[Update: adds mention of Time magazine story.]
A team of researchers who analyzed genetic data on 33,000 people with mental illness and 28,000 controls discovered that the five most common mental illnesses–depression, autism, attention-deficit disorder, schizophrenia, and bipolar disorder–share some of the same genetic abnormalities.
The finding, while it does not immediately lead to better treatment for any of these severe illnesses, does move researchers closer to understanding their causes. As Lauran Neergaard wrote for the AP:
"These disorders that we thought of as quite different may not have such sharp boundaries," said Dr. Jordan Smoller of Massachusetts General Hospital, one of the lead researchers for the international study appearing in The Lancet.

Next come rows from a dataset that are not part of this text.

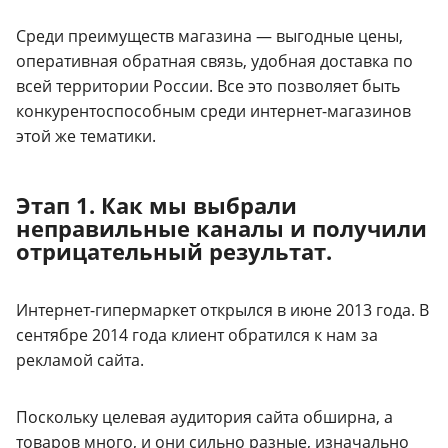
Среди преимуществ магазина — выгодные цены,
оперативная обратная связь, удобная доставка по
всей территории России. Все это позволяет быть
конкурентоспособным среди интернет-магазинов
этой же тематики.
Этап 1. Как мы выбрали
неправильные каналы и получили
отрицательный результат.
Интернет-гипермаркет открылся в июне 2013 года. В
сентябре 2014 года клиент обратился к нам за
рекламой сайта.
Поскольку целевая аудитория сайта обширна, а
товаров много, и они сильно разные, изначально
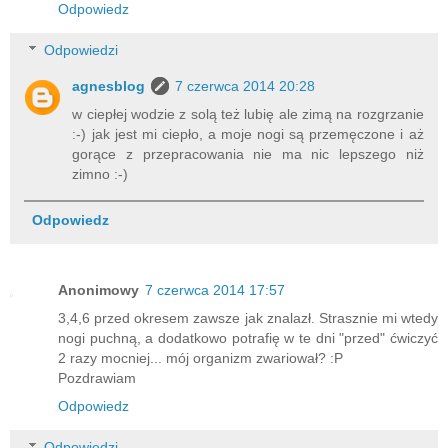
Odpowiedz
Odpowiedzi
agnesblog
7 czerwca 2014 20:28
w ciepłej wodzie z solą też lubię ale zimą na rozgrzanie
:-) jak jest mi ciepło, a moje nogi są przemęczone i aż
gorące z przepracowania nie ma nic lepszego niż
zimno :-)
Odpowiedz
Anonimowy
7 czerwca 2014 17:57
3,4,6 przed okresem zawsze jak znalazł. Strasznie mi wtedy
nogi puchną, a dodatkowo potrafię w te dni "przed" ćwiczyć
2 razy mocniej... mój organizm zwariował? :P
Pozdrawiam
Odpowiedz
Odpowiedzi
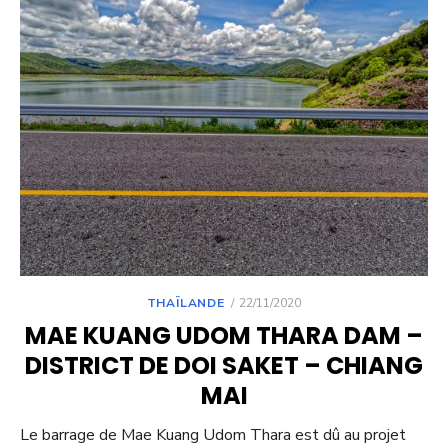
POSTED
THAÏLANDE
22/11/2020
ON
MAE KUANG UDOM THARA DAM –
DISTRICT DE DOI SAKET – CHIANG
MAI
Le barrage de Mae Kuang Udom Thara est dû au projet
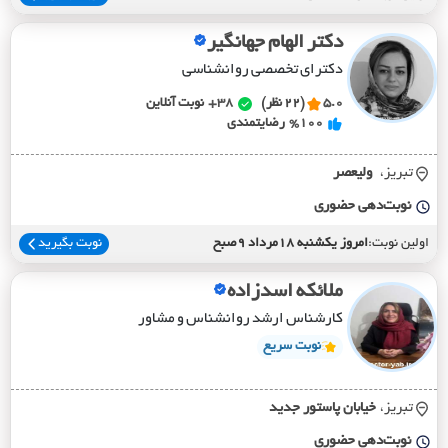
دکتر الهام جهانگیر
دکترای تخصصی روانشناسی
5.0
(22 نظر)
38+
نوبت آنلاین
%100
رضایتمندی
تبریز،
وليعصر
نوبت‌دهی حضوری
اولین نوبت:
امروز یکشنبه 18مرداد 9صبح
نوبت بگیرید
ملائکه اسدزاده
کارشناس ارشد روانشناس و مشاور
نوبت سریع
تبریز،
خيابان پاستور جديد
نوبت‌دهی حضوری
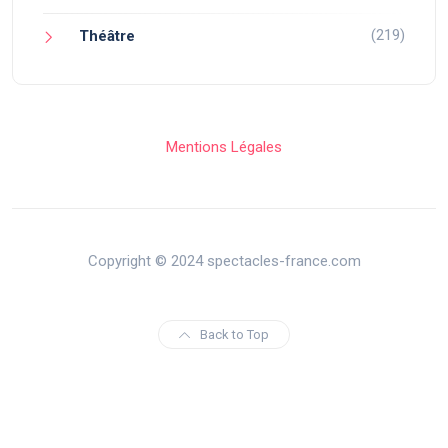
(219)
Théâtre
Mentions Légales
Copyright © 2024 spectacles-france.com
Back to Top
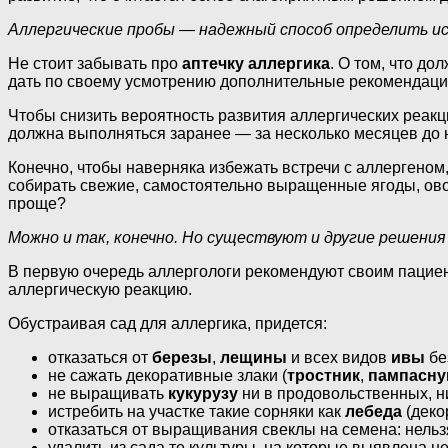
Аллергические пробы — надежный способ определить и
Не стоит забывать про
аптечку аллергика
. О том, что до
дать по своему усмотрению дополнительные рекомендации
Чтобы снизить вероятность развития аллергических реакц
должна выполняться заранее — за несколько месяцев до 
Конечно, чтобы наверняка избежать встречи с аллергеном
собирать свежие, самостоятельно выращенные ягоды, ово
проще?
Можно и так, конечно. Но существуют и другие решения
В первую очередь аллергологи рекомендуют своим паци
аллергическую реакцию.
Обустраивая сад для аллергика, придется:
отказаться от
березы
,
лещины
и всех видов
ивы
бе
не сажать декоративные злаки (
тростник
,
пампасну
не выращивать
кукурузу
ни в продовольственных, н
истребить на участке такие сорняки как
лебеда
(деко
отказаться от выращивания свеклы на семена: нельз
удалить из сада те культуры, на которые выявлена н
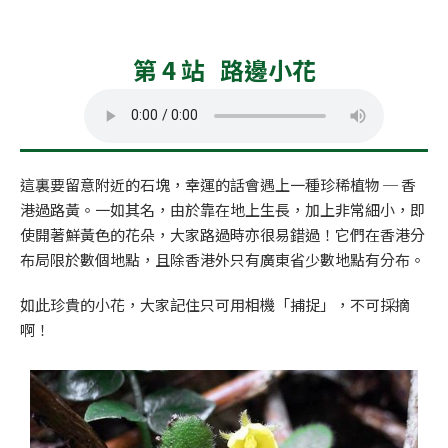
第 4 站 路邊小花
這裏要留意附近的石塊，幸運的話會遇上一種珍稀植物 ─ 香
港過路黃。一如其名，由於靠在地上生長，加上非常細小，即
使開著鮮黃色的花朵，大家路過時亦很易錯過！它們在香港分
布局限於數個地點，且除香港外只有廣東省少數地點有分布。
如此珍貴的小花，大家記住只可用相機「捕捉」，不可採摘
啊！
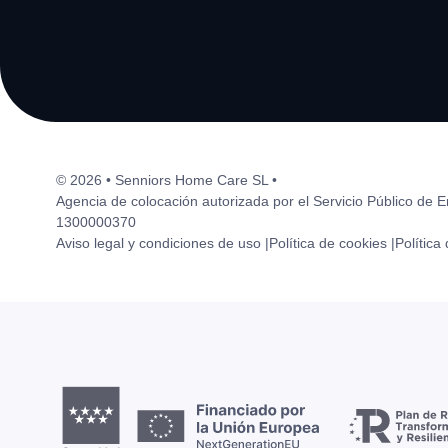
© 2026 • Senniors Home Care SL •
Agencia de colocación autorizada por el Servicio Público de 
1300000370
Aviso legal y condiciones de uso |
Política de cookies |
Política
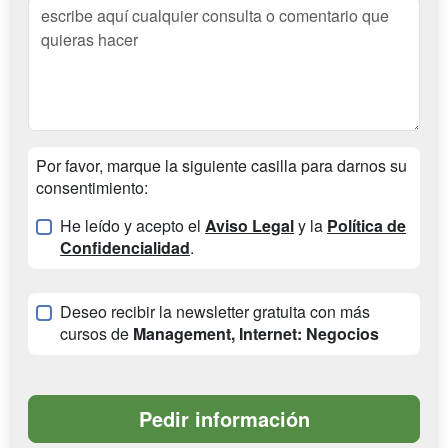
Por favor, marque la siguiente casilla para darnos su
consentimiento:
He leído y acepto el
Aviso Legal
y la
Política de
Confidencialidad
.
Deseo recibir la newsletter gratuita con más
cursos de
Management, Internet: Negocios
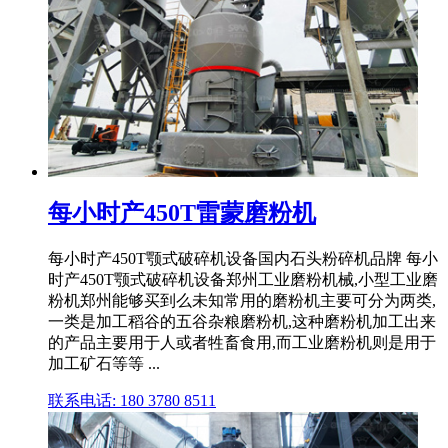
每小时产450T雷蒙磨粉机
每小时产450T颚式破碎机设备国内石头粉碎机品牌 每小
时产450T颚式破碎机设备郑州工业磨粉机械,小型工业磨
粉机郑州能够买到么未知常用的磨粉机主要可分为两类,
一类是加工稻谷的五谷杂粮磨粉机,这种磨粉机加工出来
的产品主要用于人或者牲畜食用,而工业磨粉机则是用于
加工矿石等等 ...
联系电话: 180 3780 8511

That has implications for learning how to diagnose mental illnesses with the same precision that physical illnesses are diagnosed, said Dr. Bruce Cuthbert of the National Institute on Mental Health, which funded the research.
Neergaard's story would have had a little more heft if researchers unconnected with the study shared the enthusiasm of these researchers, who were involved. But if she talked to them, she doesn't include their comments in the version I read.
Maggie Fox of NBC News got comment from Ken Duckworth, medical director of the National Alliance on Mental Illness, a patient advocacy group, who told her that "every psychiatrist knows of patients whose symptoms don't clearly meet the definition of any one disease." Still, he didn't comment directly on the study or whether its methodology was sound.
Gina Kolata at The New York Times rounds up comment form others and gets to a level of detail that much of the other coverage missed. She quotes one researcher not involved in the study who says "it was significant that the researchers had found common genetic factors that pointed to a specific signaling system." That's a little mysterious until half a dozen paragraphs later when she explains that some of the genetic signposts found to be common in multiple mental illnesses involved calcium channels, which are involved in communication within the brain. She also reports that a very small trial of drugs called calcium-channel blockers that are already on the market suggests they might have some value in treating bipolar disorder.
Carolyn Y. Johnson at The Boston Globe elicits an interesting hypothetical from one researcher, who tells Johnson that "there may be some very common genetic variants that, let’s say hypothetically, very early on affect very early brain development. . . . Then, maybe environment, or interactions with other genes” can affect which disease appears.
The most comprehensive story I found was by Maia Szalavitz at Time magazine. She hits the question of the soundness of the study right on the head (a researcher not connected with it says "this is a really well done study…"), and she nabs Thomas Insel, director of the National Institute of Mental Health, for some discussion of the study and its implications. She quotes Insel and another researcher who tell her that the genetic variants identified might raise the risk of developing the illnesses by only a small amount–perhaps 10%. But the findings point the way to a better understanding of the biology.
I'd like to see somebody pick this up for a longer takeout looking at the implications and the directions for future research; it's an important story. The study's abstract is here.